TengdaHan / DPC

Video Representation Learning by Dense Predictive Coding. Tengda Han, Weidi Xie, Andrew Zisserman.
MIT License
251 stars 34 forks source link

Possible reasons for loss function not going down #7

Closed sarimmehdi closed 4 years ago

sarimmehdi commented 4 years ago

Hello. I am using your network for self-supervision representation on the kitti dataset. Even after 22 epochs the loss function and top1 accuracy barely change. What possible reasons could explain this?

TengdaHan commented 4 years ago

What downstream tasks are you trying to do on Kitti?

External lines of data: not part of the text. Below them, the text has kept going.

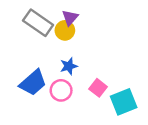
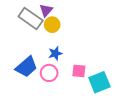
purple triangle: (70, 18) -> (46, 10), moved
pink square: (98, 88) -> (79, 71), turned -32

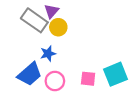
blue star: (55, 53) -> (48, 54), moved
cyan square: (99, 82) -> (116, 74), moved

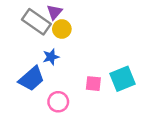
pink circle: (55, 81) -> (58, 102), moved

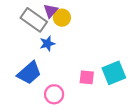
yellow circle: (62, 29) -> (62, 18), moved
blue star: (51, 57) -> (47, 44), moved

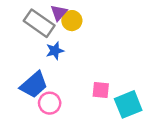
cyan square: (114, 73) -> (128, 104), moved
pink circle: (54, 94) -> (50, 103), moved

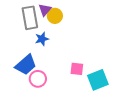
gray rectangle: (39, 23) -> (30, 18), turned 45

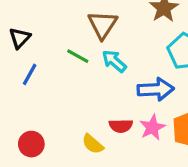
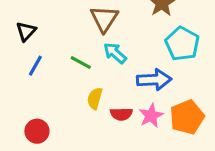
green line: (78, 56) -> (81, 62), moved
yellow semicircle: (93, 144) -> (95, 98), moved, turned 65

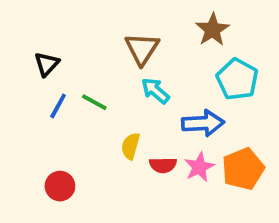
green line: (81, 62) -> (94, 102), moved

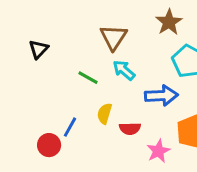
green line: (94, 102) -> (88, 78), moved
blue line: (58, 106) -> (70, 127), moved
pink star: (199, 167) -> (158, 151), moved

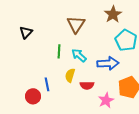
cyan arrow: (124, 70) -> (79, 55), moved
green line: (88, 78) -> (59, 51), turned 64
blue line: (70, 127) -> (47, 84), turned -40

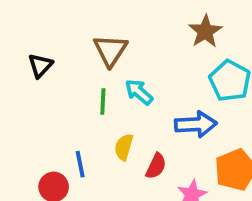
brown triangle: (76, 24) -> (110, 50), moved
cyan arrow: (79, 55) -> (139, 92), moved
red semicircle: (87, 85) -> (156, 166), turned -64

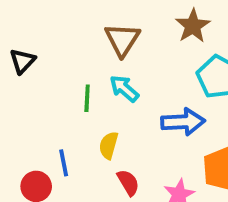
brown triangle: (110, 50) -> (122, 40), moved
red semicircle: (156, 166) -> (128, 182), moved, turned -56

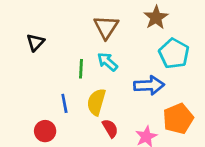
yellow semicircle: (109, 145) -> (96, 102), size x1.4
blue line: (64, 163) -> (64, 103), moved

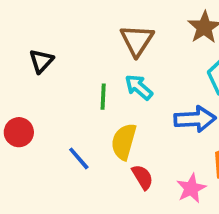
blue line: (64, 103) -> (79, 158), moved, turned -30
red circle: (45, 131) -> (19, 132), moved

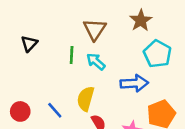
green line: (103, 97) -> (72, 55), moved
red circle: (19, 132) -> (20, 111), moved

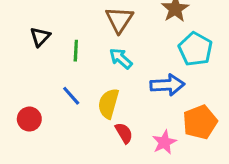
green line: (72, 55) -> (76, 51), moved
blue line: (55, 110) -> (71, 96), moved

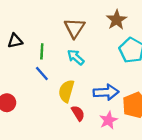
black triangle: (40, 37) -> (15, 41), turned 35
blue arrow: (167, 85) -> (106, 92), moved
blue line: (71, 96) -> (42, 74), moved

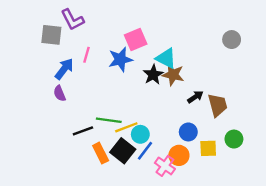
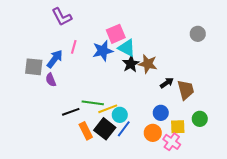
gray square: (51, 35) -> (34, 67), moved
cyan triangle: (166, 58) -> (127, 48), moved
pink cross: (165, 166) -> (172, 142), moved

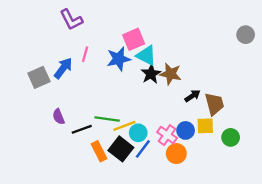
gray circle: (198, 34) -> (246, 35), moved
gray square: (34, 67) -> (39, 77), turned -30
purple semicircle: (51, 80) -> (59, 117), moved
yellow square: (178, 127) -> (205, 126), moved
pink cross: (172, 142) -> (167, 135), moved

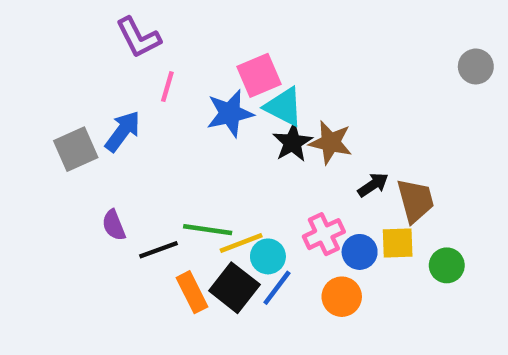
pink line: (85, 54) -> (167, 87), moved
pink cross: (167, 135) -> (324, 234), moved, turned 30

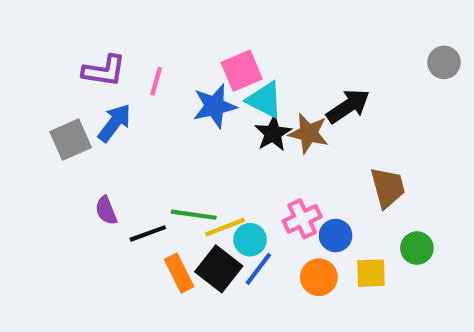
purple L-shape: (138, 37) -> (104, 71), moved, turned -54
black arrow: (373, 185) -> (348, 106), moved, size x1.5
yellow square: (398, 243) -> (371, 273), moved

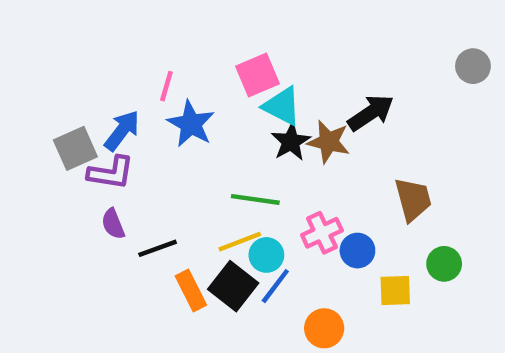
purple L-shape: (104, 71) -> (111, 173), moved
blue star: (215, 106) -> (191, 124), moved, turned -30
green line: (194, 215) -> (255, 199), moved
orange circle: (319, 277) -> (324, 328), moved

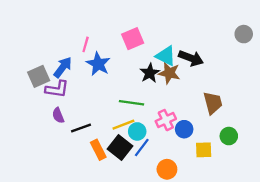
cyan triangle: (282, 106) -> (166, 56), moved
black arrow: (371, 113) -> (191, 58), turned 55

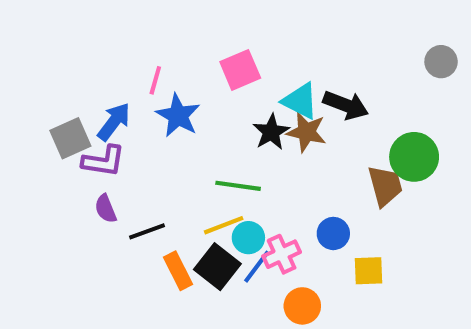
pink cross: (166, 120) -> (282, 254), moved
green circle: (229, 136) -> (414, 157), moved, size x1.5

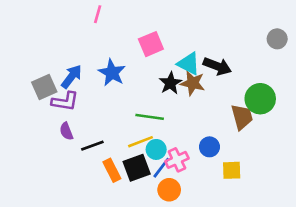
pink line: (155, 80) -> (98, 14), moved
black square: (217, 267) -> (137, 168), turned 32
orange circle: (302, 306) -> (169, 190), moved

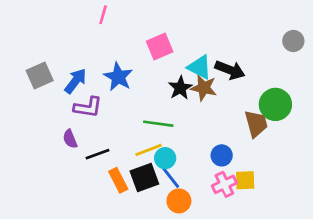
gray square: (44, 87) -> (40, 75), moved
purple L-shape: (65, 101) -> (88, 107), moved
pink cross: (177, 160) -> (224, 184), moved
blue line: (161, 168) -> (171, 178), turned -75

sarimmehdi commented 4 years ago

My idea is to extract features from the first N frames and then concatenate those features (after pooling and fully connected layer) with the corresponding bounding box encoded features (these are obviously extracted using a traditional encoder RNN framework and not yours) before sending them at each time step of a decoder to predict bounding box coordinates

sarimmehdi commented 4 years ago
sarimmehdi commented 4 years ago

I tried changing many hyperparameters like learning rate and weight decay (increased and decreased both of them). Total images in my training set are 5400 and 2160 in the validation set. With a batch size of 16, that is not so many image sequences to train with, especially with num_seq set to 8 and seq_len set to 5 (I also tried with 3).

I noticed that no matter how much I change the hyperparameters, the loss function gets to 3.8 and the top1 accuracy gets to 0.220 within the first 10 epochs and after that, there is little to no change whatsoever. In fact, I waited around for 300 epochs but the loss and top1 accuracy stayed the same right till the end.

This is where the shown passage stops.